After hearing from a few folks on Twitter, and thinking through the implementation a little more, I have a couple of changes to the Set type from my last post. I think each of these changes brings the Set type a little closer to how it might have been implemented as a first-party datatype.
A better Generator
In my last post, I added SequenceType
conformance by returning the internal Dictionary’s keys.generator()
, like this:
extension Set : SequenceType {
typealias Generator = MapSequenceGenerator<DictionaryGenerator<T, Bool>, T>
func generate() -> Generator {
return contents.keys.generate()
}
}
It works fine, but get a load of that return type! MapSequenceGenerator<DictionaryGenerator<T, Bool>, T>
is pretty ugly, and exposes way too much of the internal workings of the Set type for my comfort. What if I want to change the underlying data structure? (Ahem.)

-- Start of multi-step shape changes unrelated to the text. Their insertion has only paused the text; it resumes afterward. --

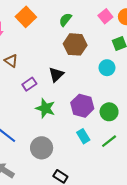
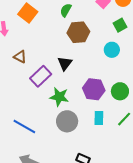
purple rectangle: (29, 84) -> (41, 76), size x1.5
cyan rectangle: (83, 136) -> (99, 118), turned 40
gray circle: (42, 148) -> (67, 121), moved

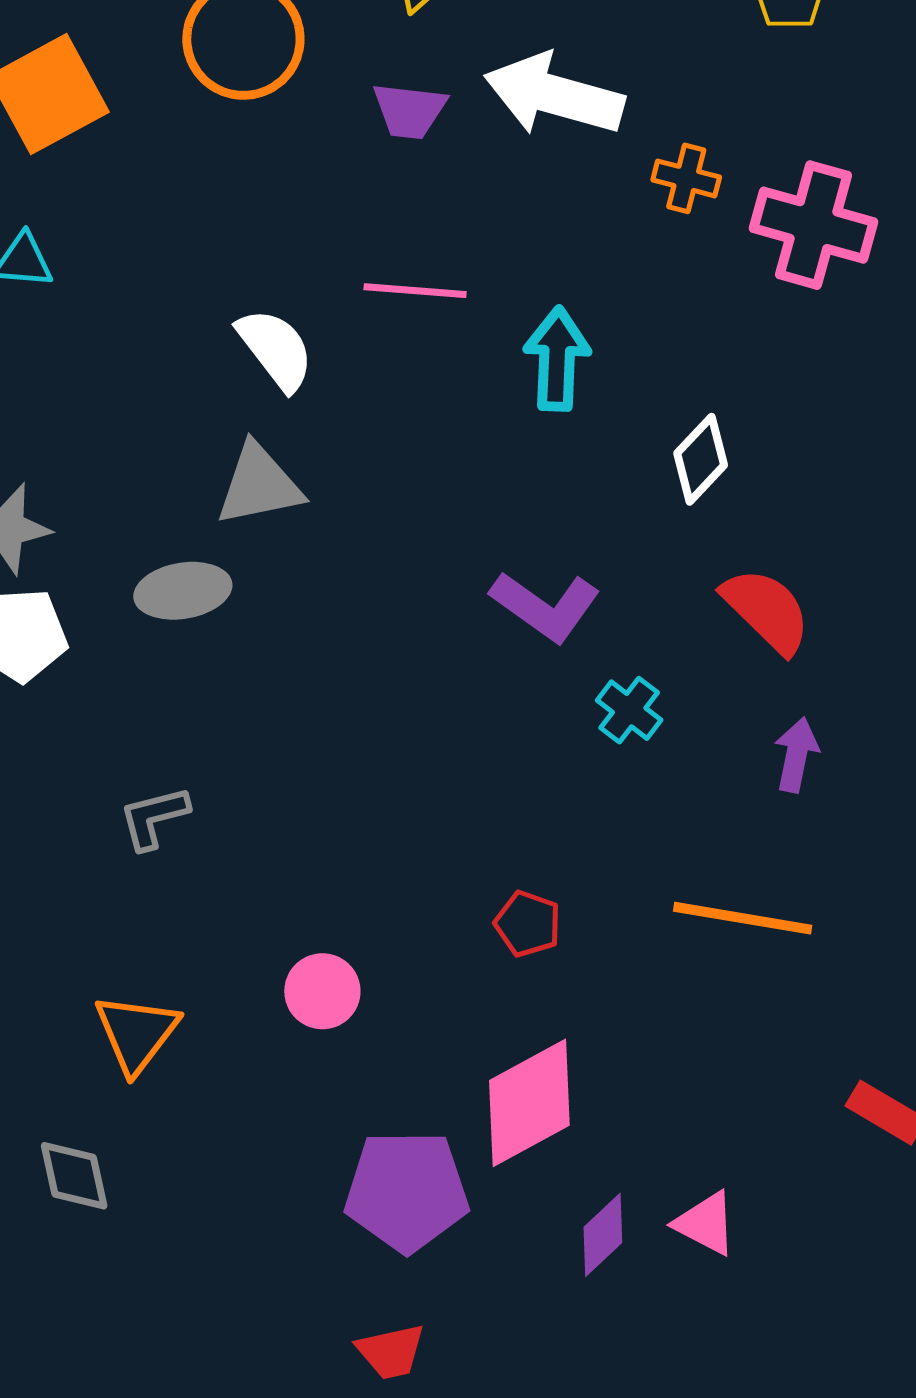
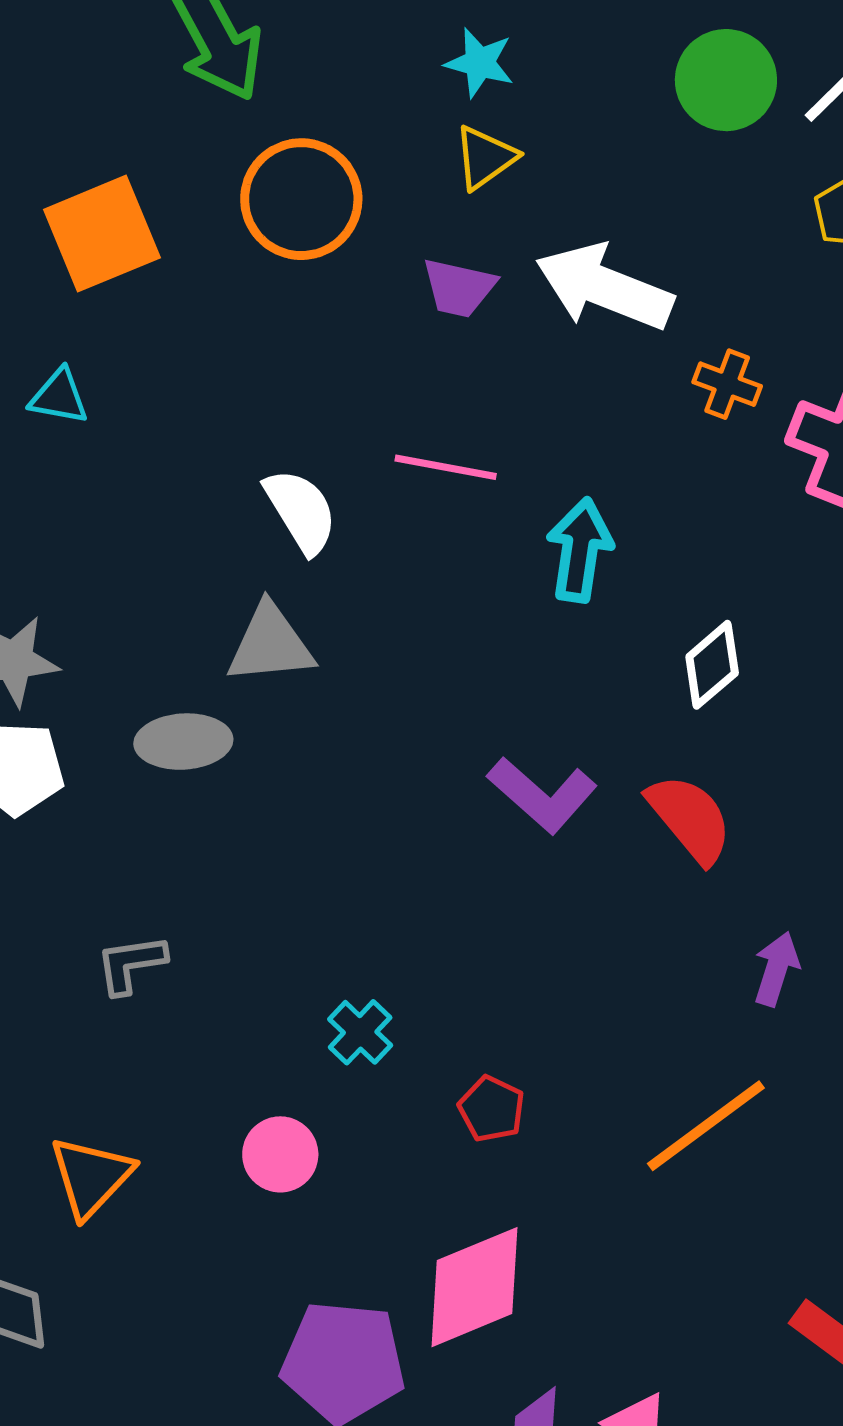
red semicircle: (767, 610) -> (690, 819), moved
cyan cross: (629, 710) -> (360, 1032), moved
orange line: (743, 918) -> (706, 1126), turned -52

Instead, I can use the handy GeneratorOf
type to create a generator that is custom-tailored to the Set’s subtype and masks all the internal gobbledegook. The initializer for GeneratorOf
takes a closure that acts as the next()
method for the generator. Much cleaner:
extension Set : SequenceType {
typealias Generator = GeneratorOf<T>
public func generate() -> Generator {
var generator = contents.keys.generate()
return Swift.GeneratorOf {
return generator.next()
}
}
}
Bool vs. Void?
I had a couple requests about why I used Bool
instead of Void
in the Set type’s internal Dictionary. It’s a good question – just the presence of the key is enough to establish an element’s existence in the set, so why use space for even a single-bit data type when Void
should take up no space at all? What if the internal storage is inefficient, and the Bool
value is taking up even more than a single bit?

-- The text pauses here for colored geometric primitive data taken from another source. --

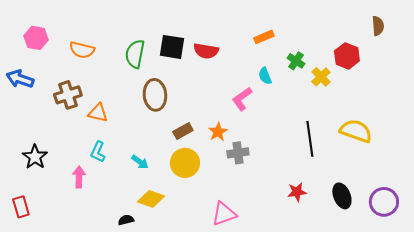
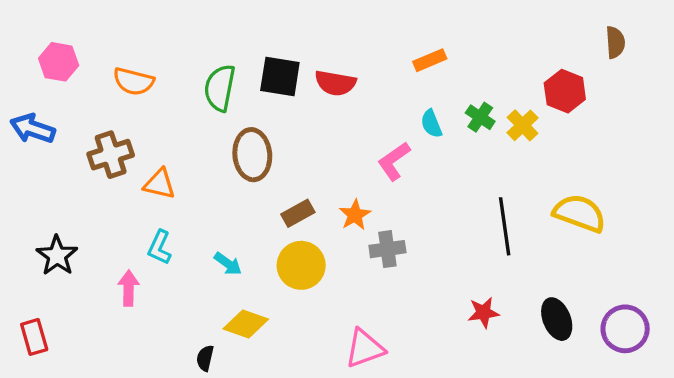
green cross: (296, 61) -> (480, 117), moved
black semicircle: (126, 220) -> (205, 358), turned -63

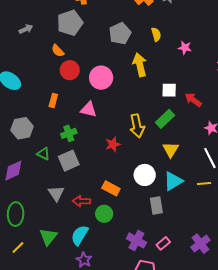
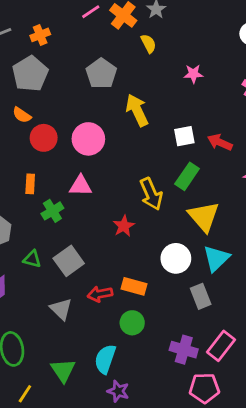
yellow semicircle: (156, 34) -> (148, 44), moved
green cross: (69, 133) -> (52, 211), moved
yellow triangle: (171, 150) -> (204, 216), size x1.4
red arrow: (81, 201) -> (100, 294), moved
pink rectangle: (163, 243) -> (221, 346), size x1.5

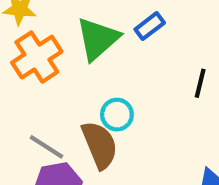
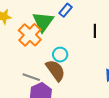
orange cross: (37, 57) -> (30, 35), moved

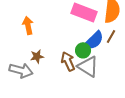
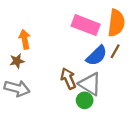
green circle: (83, 50) -> (85, 100), moved
brown star: (37, 56) -> (17, 61), moved

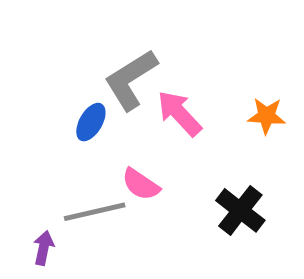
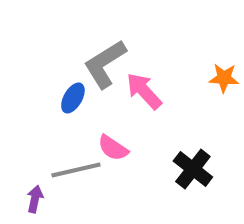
orange star: (266, 116) -> (224, 78), moved

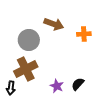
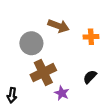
brown cross: (26, 69) -> (43, 72), moved
black semicircle: (78, 84) -> (90, 77), moved

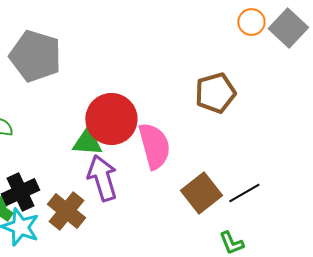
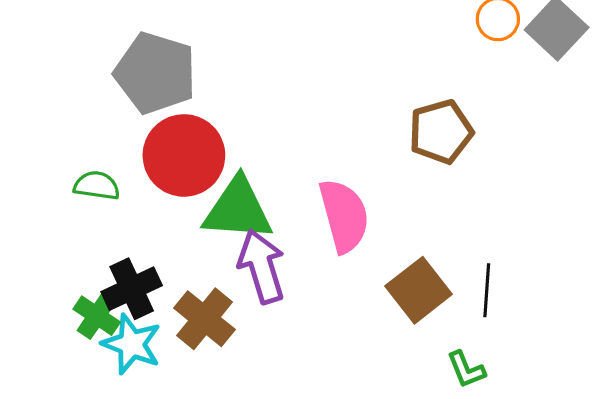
red circle: (111, 119) -> (184, 155), moved
green triangle: (87, 142) -> (238, 209), size x1.5
black line: (244, 193) -> (487, 290), turned -56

I decided to run a quick test to see if I could figure out how much space I could save converting to a Void, and it turns out: zero. No matter how large my Dictionary got, the [Key: Bool]
and [Key: Void]
versions of the process used the same amount of memory.1 My hunch is that a Void type is represented internally by a single zero bit, so it’s no savings over a Bool using that same bit for true/false.
Interestingly enough, the Void
testing brought up another challenge as well, since the conversion broke the the Set equality test. To check for equality between two sets, I’m deferring to the ==
operator on the underlying contents
Dictionary, but for that to work both the key and value types of the Dictionary need to be Equatable
. The Void type isn’t equatable (it isn’t anything, really), so that comparison stopped working.
In the end, I’m going to stick with the boolean true
as the sentinel value – it feels better (semantically) to have the internal Dictionary actually representing the Set in that way.
Better indexing for a better collection
After taking a second look, I realized my ExtensibleCollectionType
implementation was pretty far off the mark. Dictionary instances use the DictionaryIndex
type as their index, which is nearly opaque (it seems to hold some sort of enum
). Since the ExtensibleCollectionType
protocol requires that you implement a subscript for your index type, this allows for both “indexed” subscripting and keyed subscripting.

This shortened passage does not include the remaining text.